René Desmaison - 342 Heures dans les Grandes Jorasses
Ed. Flammarion - Coll. L'aventure Vécue - Réed. 1975



Hiver 1971.
René Desmaison, qui s'est déjà illustré à maintes reprises dans des voies engagées ou des secours controversés (sauvetage des allemands au Dru avec Gary Hemming), s'engage avec un nouvel équipier - Serge Gousseault - dans l'ouverture d'une première dans la face nord des Grandes Jorasses, une directe hivernale dans la Walker.

Face Nord des Grandes Jorasses Bien qu'étant un alpiniste expérimenté et prometteur, Serge Gousseault n'a pas la résistance physique et morale de Desmaison. Dans des conditions dantesques, la cordée fatigue dans la face et le 10ème jour d'ascension - à peine à une centaine de mètres du sommet - Desmaison assiste à la lente agonie de son camarade qui s'éteindra deux jours plus tard. A court de matériel, les cordes tranchées par des chutes de pierres, Desmaison est condamné... à attendre. Dans la vallée, les secours (et en particulier Herzog et Devouassoux), qui ont mis beaucoup trop de temps à comprendre la situation réelle dans la face, tergiversent et hésitent à risquer des secours héliportés. Ce sera sans compter le courage et l'audace d'un pilote extérieur à la vallée de Chamonix qui se déposera finalement des secouristes sur les crêtes, qui extraieront Desmaison de la face le quinzième jour.

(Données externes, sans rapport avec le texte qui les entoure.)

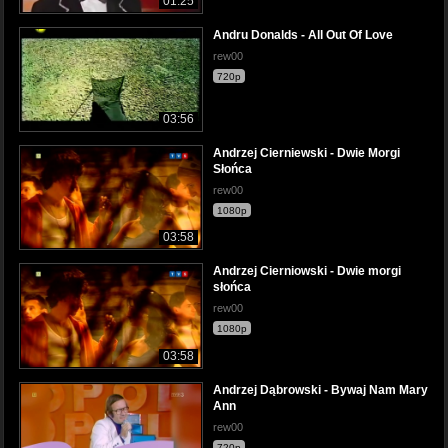
01:25
Andru Donalds - All Out Of Love
rew00
720p
03:56
Andrzej Cierniewski - Dwie Morgi
Słońca
rew00
1080p
03:58
Andrzej Cierniowski - Dwie morgi
słońca
rew00
1080p
03:58
Andrzej Dąbrowski - Bywaj Nam Mary
Ann
rew00
720p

René Desmaison En achevant la lecture de 342 Heures dans les Grandes Jorasses, on ne sait plus vraiment si le plus important dans cette tragédie est le calvaire enduré par ces deux hommes, la cordée Desmaison-Gousseault, ou par la controverse qu'elle suscita à l'époque (1971).

Faut-il "charger" Desmaison, qui ignorait que Gousseault tenait une "petite forme" cet hiver là ? qui, allé trop loin, ne pouvait plus sortir que par le haut ? qui - confronté à ses principes selon lesquels "des alpinistes engagés dans une paroi en hiver ne doivent compter que sur eux-mêmes. Ils ne peuvent exiger aucun secours." - attendit peut-être trop pour y déroger ?
Dans la vallée, le ressentiment des Secours vis à vis de Desmaison était encore trop présent (cf épidode du Dru) pour dépassionner le débat et raisonner de façon objective.

Le livre est émouvant. Les mots simples mais directs de Desmaison ne laissent pas insensible et nous laissent un témoignage prenant de l'esprit de cordée. A chacun de se faire son opinion.

342 heures dans les Grandes Jorasses a été réédité chez Hoëbeke.